I got to my feet. "Well, thanks anyway, Eb." I went to the door, put my hand on the knob, but before I turned it he made a noise behind me. I turned.
"If things go all right," he said, scowling at me, "I'll be off duty in a couple of hours. If I happen to get down by Robbery on the way out, maybe I'll stop in. Maybe."
"I'd appreciate it if you would."
"Give me a call later on. At home."
"Thanks, Eb."
"Yeah," he said. "So what are you standing there for? Get the hell out of here and let me work."
I found Tommy Belknap in a bar called Luigi's, out in the Mission District.
He was drinking whiskey at the long bar, leaning his head on his arms and staring at the wall.
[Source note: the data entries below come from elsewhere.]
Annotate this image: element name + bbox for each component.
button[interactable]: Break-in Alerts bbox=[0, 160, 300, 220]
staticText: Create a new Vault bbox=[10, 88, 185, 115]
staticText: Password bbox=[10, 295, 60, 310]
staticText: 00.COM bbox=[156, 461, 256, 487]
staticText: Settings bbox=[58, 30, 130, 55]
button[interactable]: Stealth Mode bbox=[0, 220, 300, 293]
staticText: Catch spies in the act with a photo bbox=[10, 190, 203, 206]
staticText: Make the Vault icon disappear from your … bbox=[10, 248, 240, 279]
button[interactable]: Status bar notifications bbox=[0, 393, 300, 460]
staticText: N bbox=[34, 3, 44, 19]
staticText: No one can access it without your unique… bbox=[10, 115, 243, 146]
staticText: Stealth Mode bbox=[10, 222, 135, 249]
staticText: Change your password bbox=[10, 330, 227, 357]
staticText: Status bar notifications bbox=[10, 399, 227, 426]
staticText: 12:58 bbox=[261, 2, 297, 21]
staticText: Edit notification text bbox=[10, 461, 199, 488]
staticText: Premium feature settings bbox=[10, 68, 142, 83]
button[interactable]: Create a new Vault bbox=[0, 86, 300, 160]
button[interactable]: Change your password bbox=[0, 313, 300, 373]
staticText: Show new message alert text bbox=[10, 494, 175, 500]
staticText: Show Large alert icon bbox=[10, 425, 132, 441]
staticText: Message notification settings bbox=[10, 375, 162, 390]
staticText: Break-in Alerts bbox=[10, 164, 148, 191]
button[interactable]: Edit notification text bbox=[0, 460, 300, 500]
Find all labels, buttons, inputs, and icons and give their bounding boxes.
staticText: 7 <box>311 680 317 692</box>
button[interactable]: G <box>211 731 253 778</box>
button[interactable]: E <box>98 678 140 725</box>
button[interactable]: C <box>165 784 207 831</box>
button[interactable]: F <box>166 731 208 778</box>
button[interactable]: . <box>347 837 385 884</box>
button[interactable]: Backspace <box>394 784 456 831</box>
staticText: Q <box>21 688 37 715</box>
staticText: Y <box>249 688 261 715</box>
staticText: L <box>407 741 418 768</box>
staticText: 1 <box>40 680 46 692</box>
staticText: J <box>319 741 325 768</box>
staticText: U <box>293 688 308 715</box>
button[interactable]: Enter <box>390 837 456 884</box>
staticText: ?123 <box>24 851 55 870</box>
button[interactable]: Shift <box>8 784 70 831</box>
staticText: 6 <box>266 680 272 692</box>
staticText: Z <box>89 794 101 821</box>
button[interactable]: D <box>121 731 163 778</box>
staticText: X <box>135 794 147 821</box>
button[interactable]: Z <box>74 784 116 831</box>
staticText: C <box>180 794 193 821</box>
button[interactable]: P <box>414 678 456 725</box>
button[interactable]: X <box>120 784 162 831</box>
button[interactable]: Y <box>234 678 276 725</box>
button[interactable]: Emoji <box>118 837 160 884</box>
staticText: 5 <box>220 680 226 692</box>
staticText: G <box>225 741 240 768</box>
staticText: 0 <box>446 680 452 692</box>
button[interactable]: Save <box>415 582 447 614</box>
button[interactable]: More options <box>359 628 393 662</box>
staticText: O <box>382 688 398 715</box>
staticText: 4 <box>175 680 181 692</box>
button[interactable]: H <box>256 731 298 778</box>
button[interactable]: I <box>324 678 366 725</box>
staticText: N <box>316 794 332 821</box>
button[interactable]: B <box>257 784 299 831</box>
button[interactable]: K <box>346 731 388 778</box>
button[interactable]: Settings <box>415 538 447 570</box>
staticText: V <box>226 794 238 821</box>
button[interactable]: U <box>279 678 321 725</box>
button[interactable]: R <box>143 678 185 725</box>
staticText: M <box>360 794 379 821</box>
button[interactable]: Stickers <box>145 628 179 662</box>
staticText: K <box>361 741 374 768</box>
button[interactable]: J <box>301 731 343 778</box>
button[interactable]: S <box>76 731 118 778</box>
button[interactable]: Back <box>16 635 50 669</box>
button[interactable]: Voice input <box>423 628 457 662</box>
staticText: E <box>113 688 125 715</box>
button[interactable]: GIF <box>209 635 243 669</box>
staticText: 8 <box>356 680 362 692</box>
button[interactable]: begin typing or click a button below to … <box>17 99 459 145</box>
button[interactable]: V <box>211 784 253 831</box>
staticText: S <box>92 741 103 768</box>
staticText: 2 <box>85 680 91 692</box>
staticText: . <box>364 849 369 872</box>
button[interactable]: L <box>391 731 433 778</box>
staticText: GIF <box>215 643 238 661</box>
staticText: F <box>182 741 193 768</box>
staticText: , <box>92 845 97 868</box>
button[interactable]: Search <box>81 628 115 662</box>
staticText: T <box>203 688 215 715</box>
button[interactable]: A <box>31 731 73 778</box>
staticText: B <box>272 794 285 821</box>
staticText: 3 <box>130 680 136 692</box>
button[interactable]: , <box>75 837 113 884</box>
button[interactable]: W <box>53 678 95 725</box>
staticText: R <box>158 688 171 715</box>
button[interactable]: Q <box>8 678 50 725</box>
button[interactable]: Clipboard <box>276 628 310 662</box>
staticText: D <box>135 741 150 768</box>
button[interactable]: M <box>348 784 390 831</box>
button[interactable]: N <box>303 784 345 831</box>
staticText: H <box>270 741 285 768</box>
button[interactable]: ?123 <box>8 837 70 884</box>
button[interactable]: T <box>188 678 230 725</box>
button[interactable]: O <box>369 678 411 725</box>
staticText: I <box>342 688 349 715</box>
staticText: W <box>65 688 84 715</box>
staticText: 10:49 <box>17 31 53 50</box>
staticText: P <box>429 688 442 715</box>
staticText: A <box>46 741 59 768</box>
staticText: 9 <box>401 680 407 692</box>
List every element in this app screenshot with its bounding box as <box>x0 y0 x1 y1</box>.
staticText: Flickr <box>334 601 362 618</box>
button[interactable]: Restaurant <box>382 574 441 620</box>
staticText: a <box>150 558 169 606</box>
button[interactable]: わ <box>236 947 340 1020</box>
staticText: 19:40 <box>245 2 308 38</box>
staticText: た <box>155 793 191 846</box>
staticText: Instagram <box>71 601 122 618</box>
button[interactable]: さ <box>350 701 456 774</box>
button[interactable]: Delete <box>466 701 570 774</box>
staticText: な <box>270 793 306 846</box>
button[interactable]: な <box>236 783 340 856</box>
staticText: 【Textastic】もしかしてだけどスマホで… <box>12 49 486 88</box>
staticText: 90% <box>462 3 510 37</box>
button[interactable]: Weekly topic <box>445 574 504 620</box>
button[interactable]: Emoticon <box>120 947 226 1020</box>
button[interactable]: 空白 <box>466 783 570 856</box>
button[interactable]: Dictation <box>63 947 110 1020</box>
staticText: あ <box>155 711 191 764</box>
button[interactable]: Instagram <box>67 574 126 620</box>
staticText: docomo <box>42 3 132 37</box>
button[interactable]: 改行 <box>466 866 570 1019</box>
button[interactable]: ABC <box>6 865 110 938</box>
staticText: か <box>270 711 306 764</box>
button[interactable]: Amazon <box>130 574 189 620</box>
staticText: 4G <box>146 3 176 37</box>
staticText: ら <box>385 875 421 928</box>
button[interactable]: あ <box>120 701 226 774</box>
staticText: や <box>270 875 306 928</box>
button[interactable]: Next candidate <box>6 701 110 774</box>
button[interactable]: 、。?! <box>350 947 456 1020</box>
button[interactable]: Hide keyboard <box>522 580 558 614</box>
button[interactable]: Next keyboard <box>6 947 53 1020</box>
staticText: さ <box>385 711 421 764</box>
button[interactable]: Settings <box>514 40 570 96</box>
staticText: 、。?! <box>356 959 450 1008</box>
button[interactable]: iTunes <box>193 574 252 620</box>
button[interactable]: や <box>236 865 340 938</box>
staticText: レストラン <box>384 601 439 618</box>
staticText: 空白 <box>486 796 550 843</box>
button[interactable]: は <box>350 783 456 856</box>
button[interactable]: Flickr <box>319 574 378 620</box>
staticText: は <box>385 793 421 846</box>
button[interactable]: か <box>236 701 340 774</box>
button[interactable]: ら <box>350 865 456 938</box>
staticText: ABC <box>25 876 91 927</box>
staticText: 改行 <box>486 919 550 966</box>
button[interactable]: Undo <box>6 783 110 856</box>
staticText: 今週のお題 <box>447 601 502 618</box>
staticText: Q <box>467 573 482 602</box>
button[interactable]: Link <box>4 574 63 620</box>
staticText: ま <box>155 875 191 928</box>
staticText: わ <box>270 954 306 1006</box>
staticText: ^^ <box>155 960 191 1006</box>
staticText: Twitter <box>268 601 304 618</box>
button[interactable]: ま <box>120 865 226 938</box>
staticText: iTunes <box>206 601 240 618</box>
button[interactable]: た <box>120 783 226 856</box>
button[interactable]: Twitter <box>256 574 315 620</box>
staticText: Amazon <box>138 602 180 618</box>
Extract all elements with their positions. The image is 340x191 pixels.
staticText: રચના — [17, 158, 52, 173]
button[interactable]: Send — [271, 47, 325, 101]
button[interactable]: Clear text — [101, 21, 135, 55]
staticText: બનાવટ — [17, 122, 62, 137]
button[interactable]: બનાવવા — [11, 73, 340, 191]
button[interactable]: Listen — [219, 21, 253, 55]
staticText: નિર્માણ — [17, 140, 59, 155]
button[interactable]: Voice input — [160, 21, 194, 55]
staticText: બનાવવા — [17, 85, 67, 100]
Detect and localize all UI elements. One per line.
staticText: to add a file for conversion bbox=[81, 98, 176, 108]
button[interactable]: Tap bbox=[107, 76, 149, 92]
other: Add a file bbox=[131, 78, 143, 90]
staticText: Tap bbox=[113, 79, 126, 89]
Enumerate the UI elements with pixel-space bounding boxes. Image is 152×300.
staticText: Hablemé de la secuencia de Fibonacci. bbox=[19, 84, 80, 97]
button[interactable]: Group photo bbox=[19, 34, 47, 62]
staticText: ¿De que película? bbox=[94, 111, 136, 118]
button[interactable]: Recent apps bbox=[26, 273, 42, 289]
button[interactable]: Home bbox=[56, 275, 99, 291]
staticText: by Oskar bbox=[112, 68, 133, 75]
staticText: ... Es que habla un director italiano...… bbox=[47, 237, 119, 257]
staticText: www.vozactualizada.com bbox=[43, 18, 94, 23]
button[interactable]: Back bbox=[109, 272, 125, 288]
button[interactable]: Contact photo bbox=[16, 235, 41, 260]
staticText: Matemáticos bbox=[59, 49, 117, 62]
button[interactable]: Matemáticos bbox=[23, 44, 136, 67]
Two men in work clothes were drinking beer and eating sandwiches from lunch pails at the other end
, and in the middle an old lady in a black shawl sipped red wine from a glass held with arthritic fingers. I sat on a stool next to Tommy and said hello.
He turned his head slowly, his eyes moving upward. His face was an anemic white, and his bald head shone with beaded perspiration. He had trouble focusing his eyes; he swiped at them with the back of one veined hand. He was pretty drunk. And I was pretty sure I knew why.
"Hey," he said when he recognized me, "have a drink, will you?"
"Not just now."
He got his glass to his lips with shaky fingers, managed to drink without spilling any of the whiskey. "Colly's dead," he said.
"Yeah. I know."
"They killed him last night," Tommy said. "They shot him in the back."
"Take it easy, Tommy."
"He was my friend."
"He was my friend, too."
"Colly was a nice guy. Lousy goddamn cops had no right to shoot him like that."
"He was robbing a liquor store," I said.
"Hell he was!" Tommy said. He swiveled on the stool and pushed a finger at my chest. "Colly was straight, you hear that? Just like me. Ever since we both got out of Q."
"You sure about that, Tommy?"
"Damn right I am."
"Then who did do those burglaries in Glen Park?"
"How should I know?"
"Come on, you get around. You know people, you hear things. There must be something on the earie."
"Nothing," he said. "Don't know."
"Kids?" I said. "Street punks?"
"Don't know."
"But it wasn't Colly? You'd know if it was Colly?"
"Colly was straight," Tommy said. "And now he's dead."
He put his head down on his arms again. The bartender came over; he was a fat man with a reddish handlebar mustache.
"You can't sleep in here, Tommy," he said. "You ain't even supposed to be in here while you're on parole."
"Colly's dead," Tommy said, and there were tears in his eyes.